After the arresting officers turned over Plaintiff's custody, and as he was continuing with the booking process, Plaintiff states that he informed Defendant French that he feared he may be retaliated against by Genesee County Sheriff's deputies based on his testimony in another case. Defendant French assured Plaintiff that he would be safe, and returned to his office.
Shortly after his conversation with Defendant French, Plaintiff alleges that Defendants Fuller and Gould forcefully and without justification seized him and twisted his left hand and right arm behind his back. Defendants Fuller and Gould then slammed Plaintiff's face into a wall and took him to an observation cell, where they slammed his face into a wall a second time. As a result of this incident, Plaintiff suffered a cut above his left eye that required stitches. Plaintiff's left hand was also x-rayed.

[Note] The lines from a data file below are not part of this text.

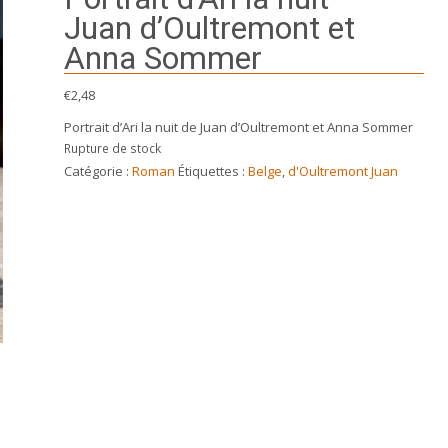
Juan d’Oultremont et
Anna Sommer
€
2,48
Portrait d’Ari la nuit de Juan d’Oultremont et Anna Sommer
Rupture de stock
Catégorie :
Roman
Étiquettes :
Belge
,
d'Oultremont Juan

Plaintiff filed the present suit under 42 U.S.C. § 1983, alleging violations of his Fourth, Eighth, and Fourteenth Amendment rights, as well as state-law claims of assault and battery, and negligence. Defendants now move for partial summary judgment.
III. LEGAL STANDARD
Summary judgment is proper "if the pleadings, depositions, answers to interrogatories, and admissions on file, together with the affidavits, if any, show that there is no genuine issue as to any material fact and that the moving party is entitled to a judgment as a matter of law." Fed.R.Civ.P. 56(c); accord Turner v. City of Taylor, 412 F.3d 629, 637 (6th Cir. 2005).
IV. ANALYSIS
Defendants move for summary judgment to the extent that Plaintiff's claims are based on the Fourth and Eighth Amendments. Defendants argue that at the time of the incident in question, Plaintiff was a pretrial detainee, and, therefore, the Fourth and Eighth Amendments do not apply. Plaintiff disagrees, and argues that he was either an arrestee protected by the Fourth Amendment or a prisoner protected by the Eighth Amendment. Accepting Plaintiff's factual allegations as true, the Court finds that Plaintiff was a pretrial detainee at the time of the incident and, therefore, his claim must be brought under the Fourteenth Amendment.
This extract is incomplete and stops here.